The logical ballerinas: “Tapas” (Creative suffering)

 

 

Tapas. It is a word, a concept, that triggers inside my mind a paramount philosophical fascination. It comes from Sanskrit. This language was written in Devanagari (“the writing of the gods”). The beauty of its calligraphy can be enjoyed in the text that flies over these phrases. It is the beginning of the famous Creation Hymn (10.129) of the Rig Veda. You can find it on this generous website: 

www.sacred-texts.com.

Tapas… We are going to philosophize about a specific type of suffering: the creative suffering.

Nietzsche raised the -of course unwilling- suffering to the highest realms of human nature and sacralized who were able to cry a heroic yes to life, with all its suffering. The philosopher of the hammer worshiped a heroic artistic effort whose goal would be to enhance the bewitching aesthetic power of life, of the sole, immanent reality. Schopenhauer, on the contrary, uttered a radical no to life, to this world, and also proclaimed not only the urgency of its complete annihilation, but also the possibility of the Creation of another world, of another whole reality, unthinkable, even unimaginable, from this one. [See my paper, still in German, on the place of magic in the  philosophical system of Schopenhauer].

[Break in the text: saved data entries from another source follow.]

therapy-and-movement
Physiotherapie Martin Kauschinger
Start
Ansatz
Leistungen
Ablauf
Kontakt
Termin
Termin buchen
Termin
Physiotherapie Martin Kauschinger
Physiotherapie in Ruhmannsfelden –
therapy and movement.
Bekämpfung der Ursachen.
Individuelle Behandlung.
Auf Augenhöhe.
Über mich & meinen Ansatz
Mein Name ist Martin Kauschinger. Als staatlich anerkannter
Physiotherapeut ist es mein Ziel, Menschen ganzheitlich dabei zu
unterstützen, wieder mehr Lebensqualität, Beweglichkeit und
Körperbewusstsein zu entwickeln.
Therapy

Pain. Suffering. Creation of reality. Tapas

We are facing a Sanskrit noun related to the verb tap (to heat). I recommend, to those who still do not know it, this powerful resource:

Cologne Digital Sanskrit DictionariesThere we find these meanings for Tapas: “heat”, “the five fires to which the devotee is subjected in the hot season”, “pain”, “suffering”, “religious austerity”, “mortification of the body”, “the sacred learning of the Brahmins”, “giving the soul to the Brahmins”, “service”, “feeding with roots and herbs”…

The point is that Maurice Blomfield went far beyond and, in his edition of the Atharva Veda, translated Tapas as “creative fervor” (Sacred Books of the East, Vol. 42). You can access this work from here: 

http://www.sacred-texts.com/hin/sbe42/index.htm

Such conception of the Tapas can also be found in the aforementioned Creation Hymn of the Rig Veda, whose third verse sings:

“Darkness was hidden by darkness in the beginning; with no distinguishing sign, all this was water. The life force that was covered with emptiness, that one arose through the power of heat”.

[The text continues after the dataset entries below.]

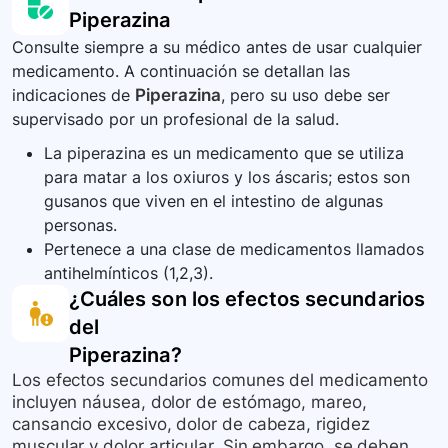
Piperazina
tomando. No hay datos complementarios de
Consulte siempre a su médico antes de usar cualquier
relevancia en el contexto colombiano
medicamento. A continuación se detallan las
mencionado en la información proporcionada.
indicaciones de
Piperazina
, pero su uso debe ser
supervisado por un profesional de la salud.
La piperazina es un medicamento que se utiliza
para matar a los oxiuros y los áscaris; estos son
gusanos que viven en el intestino de algunas
personas.
Pertenece a una clase de medicamentos llamados
antihelmínticos (1,2,3).
¿Cuáles son los efectos secundarios
del
Piperazina
?
Los efectos secundarios comunes del medicamento
incluyen náusea, dolor de estómago, mareo,
cansancio excesivo, dolor de cabeza, rigidez
muscular y dolor articular. Sin embargo, se deben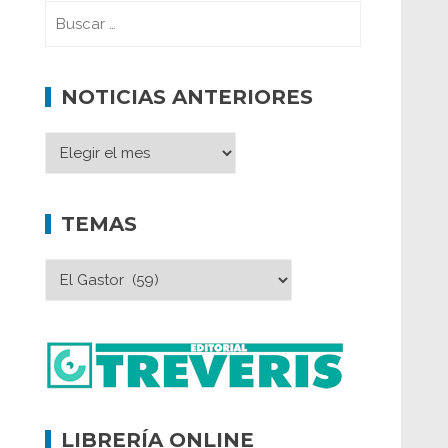
NOTICIAS ANTERIORES
TEMAS
LIBRERÍA ONLINE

I have quoted from the translation and editing of part of the hymns of the Rig Veda made by Wendy Donniger (Penguin, London 1981). This translator includes a note in the word “heat” that says the following:

Tapas designates heat, in particular the heat generated by ritual activity and by physical mortification of the body.”

But it turns out that we are facing a hymn that wants to explain the mystery that there is something instead of nothing: something, in addition, that arises out of nothing: the Creation. And the key seems to be in a certain type of suffering; or, rather, in a creative channeling of suffering.

This creative power of the ascetic sacrifice -the “heat” of asceticism- shows up in another famous hymn of the Rig Veda, the Purusa-Sukta (10.90), which describes Creation as the result of a violent dismemberment of a primordial man. Let’s  read its ninth verse:

“From that sacrifice in which everything was offered, the verses and the chants were born, the meters were born from it, and from it the formulas were born”.

It would seem that the huge suffering of that ‘proto-human’ who was dismembered by creative gods would be the fundamental energy of all creation -including the primeval Word [See the introduction of this philosophical dictionary]. 

I now proceed to convey some personal thoughts on the mystery of suffering (I have lived long enough to have experienced it, several times, in its amazing fullness):

1.- The reality of suffering, even of extreme suffering, is undoubtedly one of the core elements of our existence. Furthermore, it could also be said that the intensity that such feeling can reach is one of the most astonishing experiences of our lives. 

2. I see two basic types of suffering: protective and creative.

The protective suffering. This one serves to protect, to sustain our world, our current model of existence (for example, the pain that prevents us from performing acts that may threaten the integrity of our physical body, or the stability of our financial dimension, or the survival of our family-archetype, or the purity of our model of sexuality, or the alleged sacrality of our nation’s flag). The worlds and their bewitched inhabitants are protected by a dualistic pleasure/suffering system. Anything that threatens or breaks our cosmos causes suffering. Let’s think about the suffering (‘logical suffering’ could be called) caused by the discourses that derive from political ideas radically different from those that structure, that sustain, the political /ideological comfort of the listener.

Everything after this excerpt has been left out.